→ ABOUT THIS TASK: Once the line with "You are a GUI agent. The screenshot is 1540×2158." is found in the entries below, repeat it and each following line exactly, up to and including the line with "[Zu Radio Marc Bloch] (1453, 80)". Add no other lines.

→ PROVIDED RECORDS:
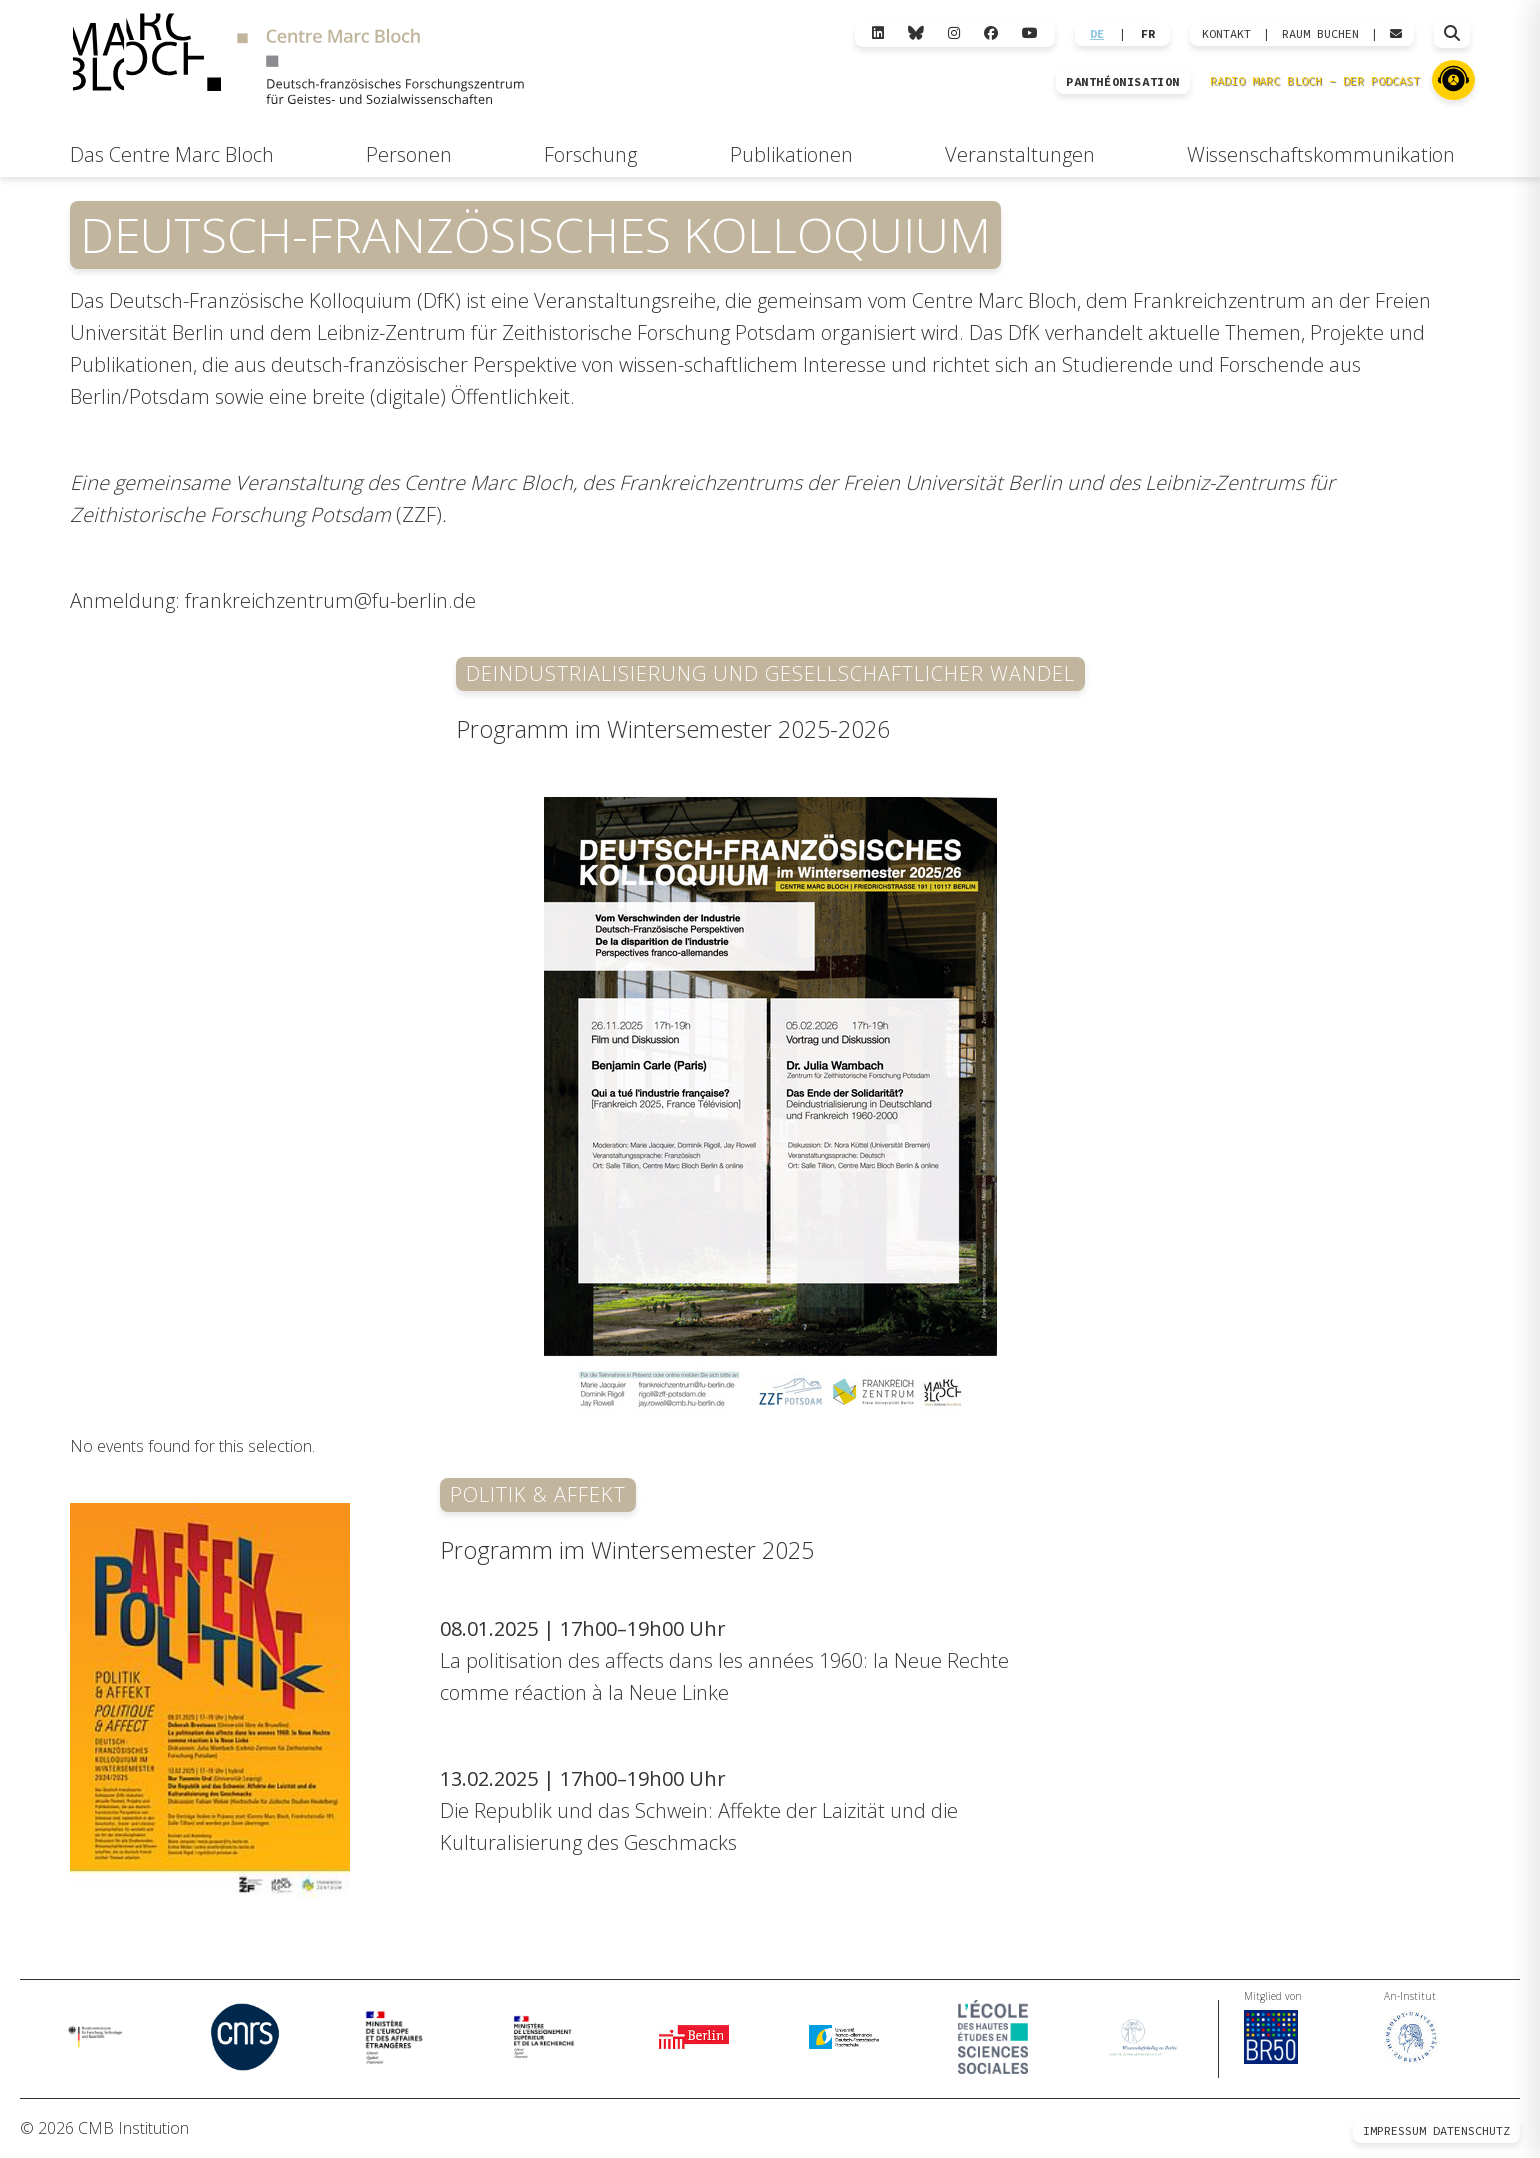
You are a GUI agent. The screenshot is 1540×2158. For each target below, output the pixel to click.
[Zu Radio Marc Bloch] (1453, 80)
==
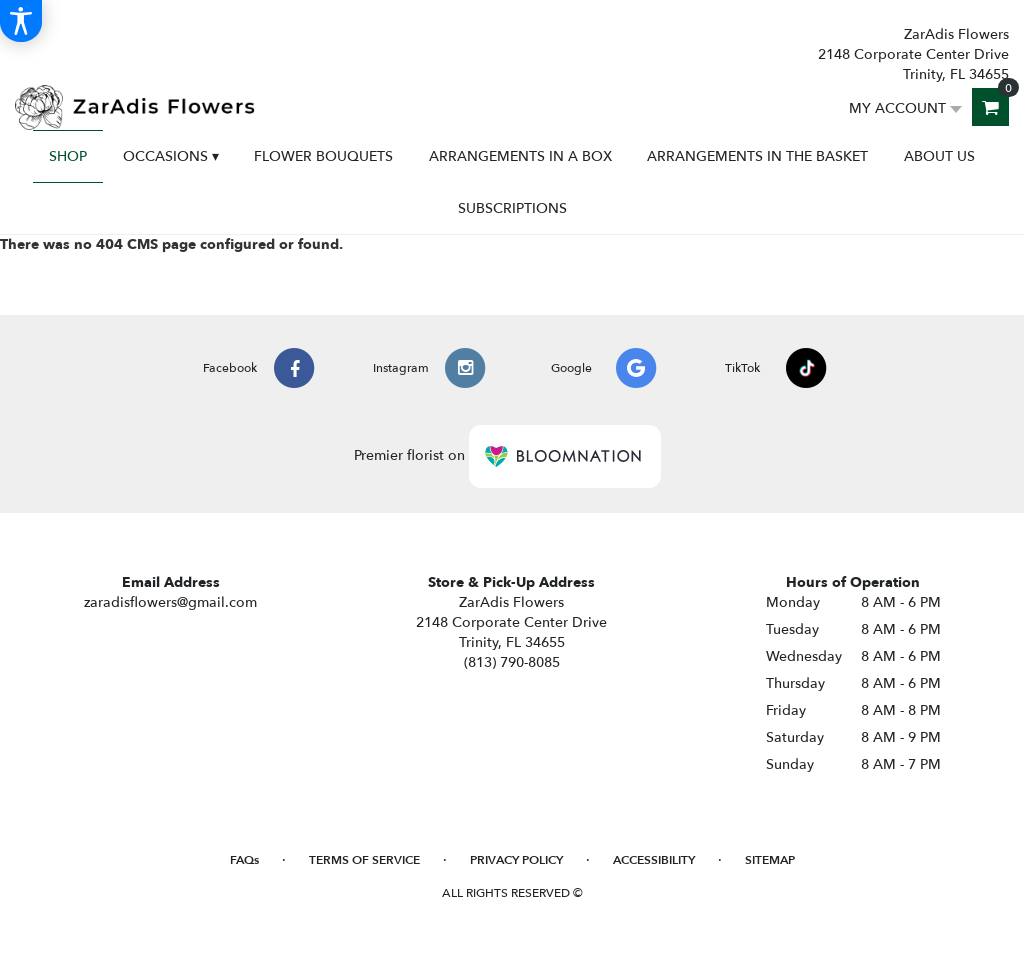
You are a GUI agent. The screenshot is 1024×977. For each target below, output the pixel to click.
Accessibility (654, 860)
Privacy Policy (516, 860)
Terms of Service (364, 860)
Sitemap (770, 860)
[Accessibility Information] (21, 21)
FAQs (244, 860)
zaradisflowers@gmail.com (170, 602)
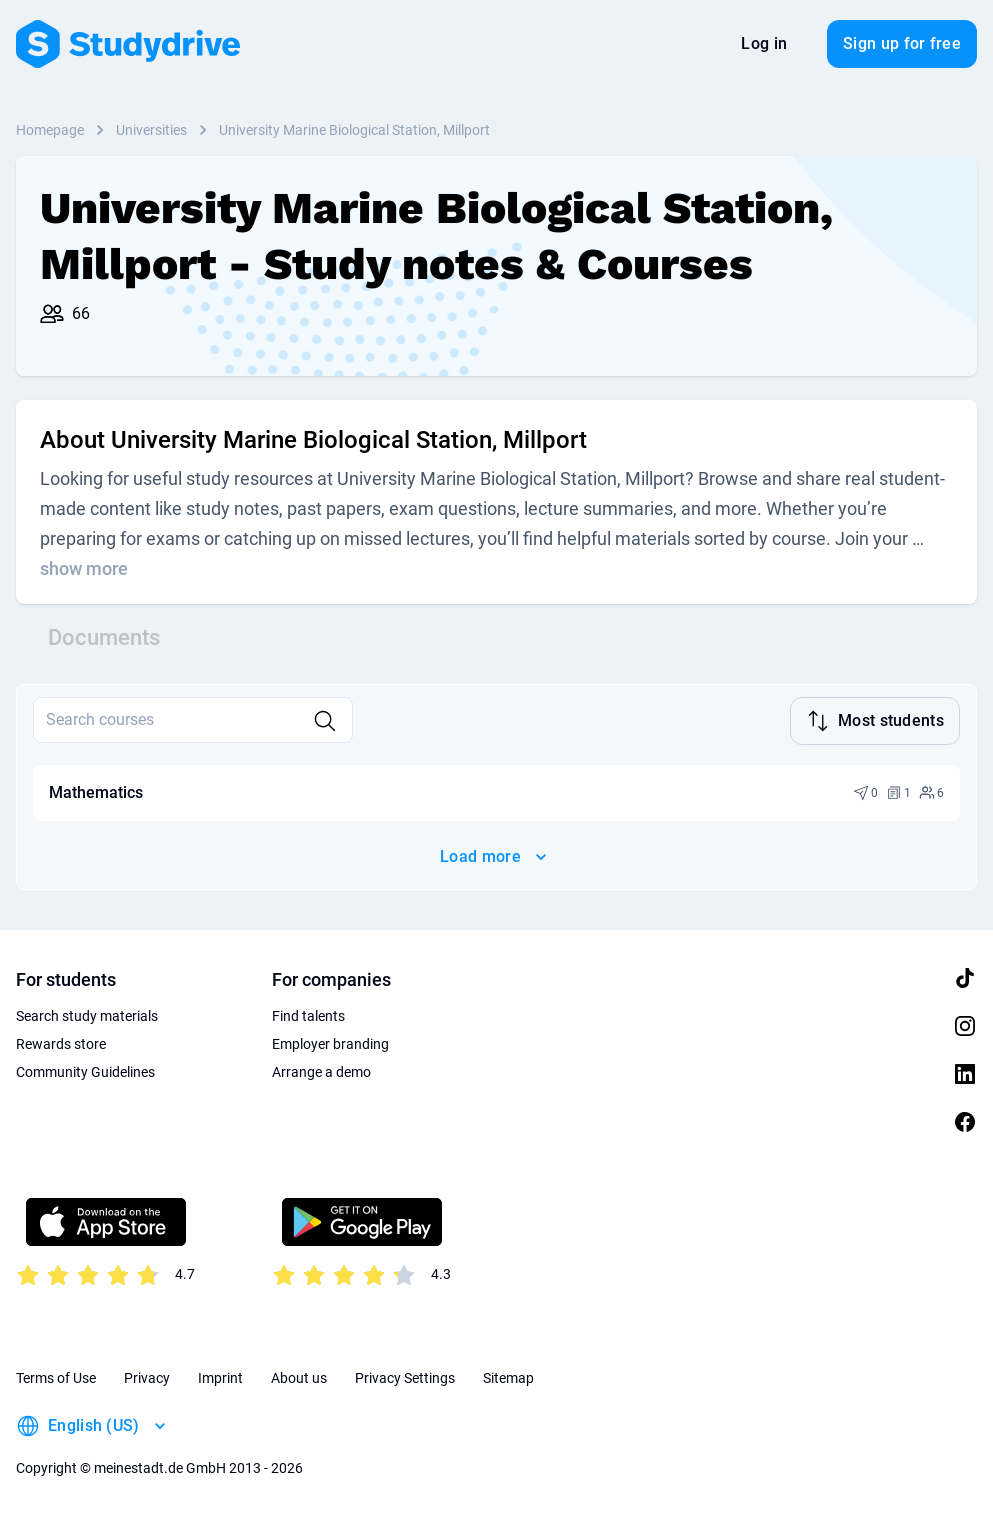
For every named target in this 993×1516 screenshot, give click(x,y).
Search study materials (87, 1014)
--
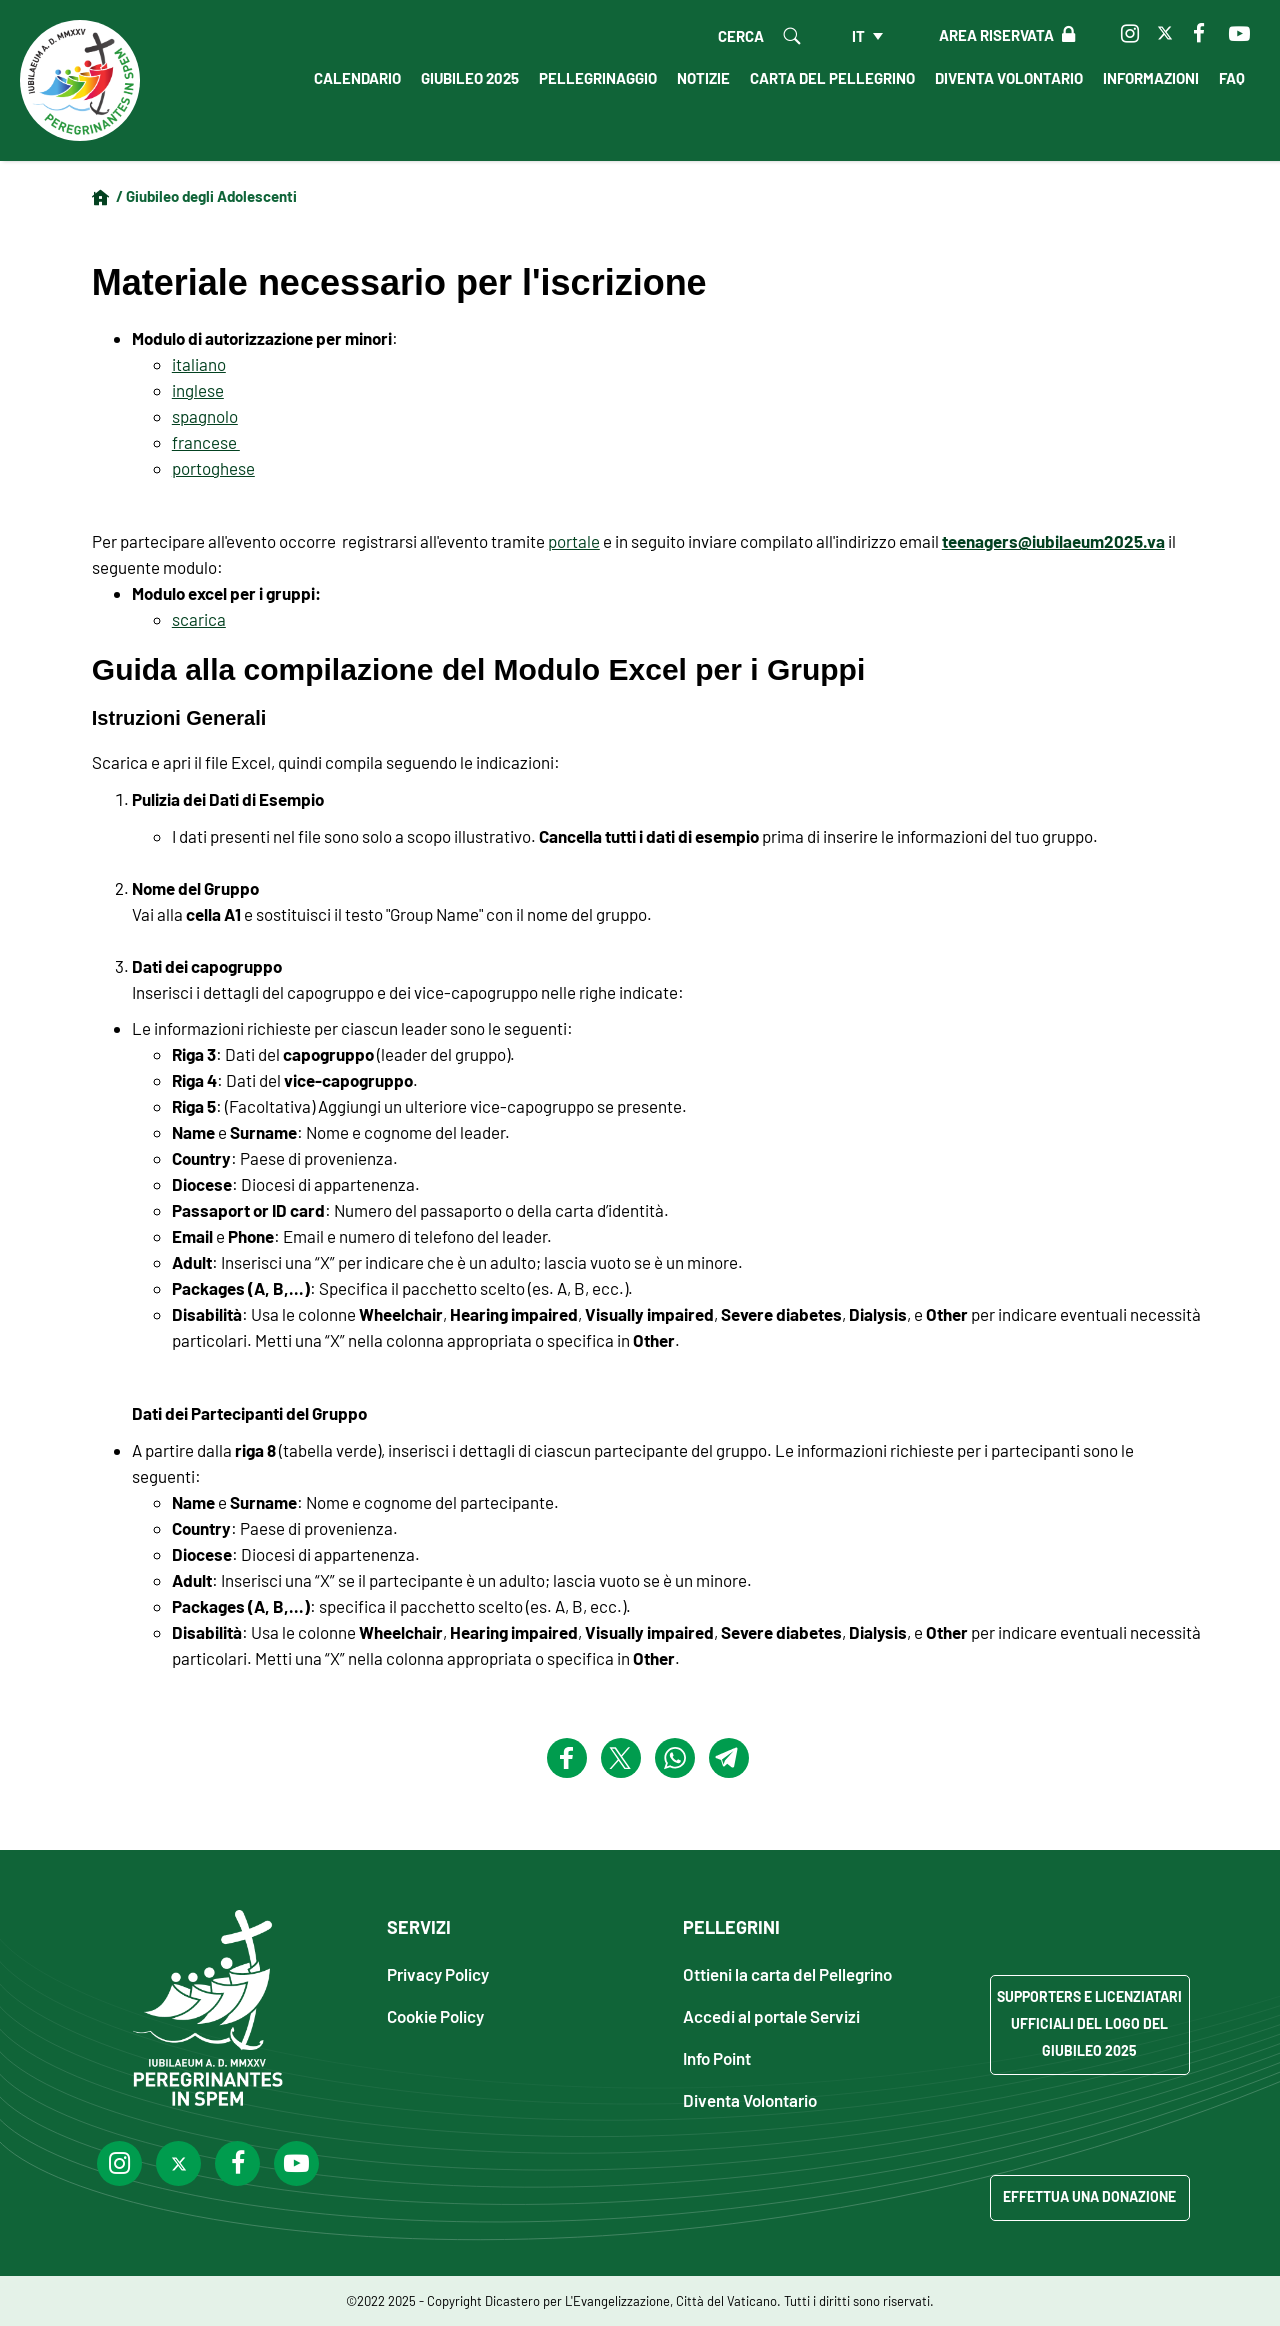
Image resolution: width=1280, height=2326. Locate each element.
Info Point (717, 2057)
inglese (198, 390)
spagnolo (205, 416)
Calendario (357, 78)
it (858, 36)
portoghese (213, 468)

→ RESPONSE BOX:
You are a GUI agent. The screenshot is 1540×2158. For each target below, output the pixel to click.
[Zu Radio Marc Bloch] (1453, 80)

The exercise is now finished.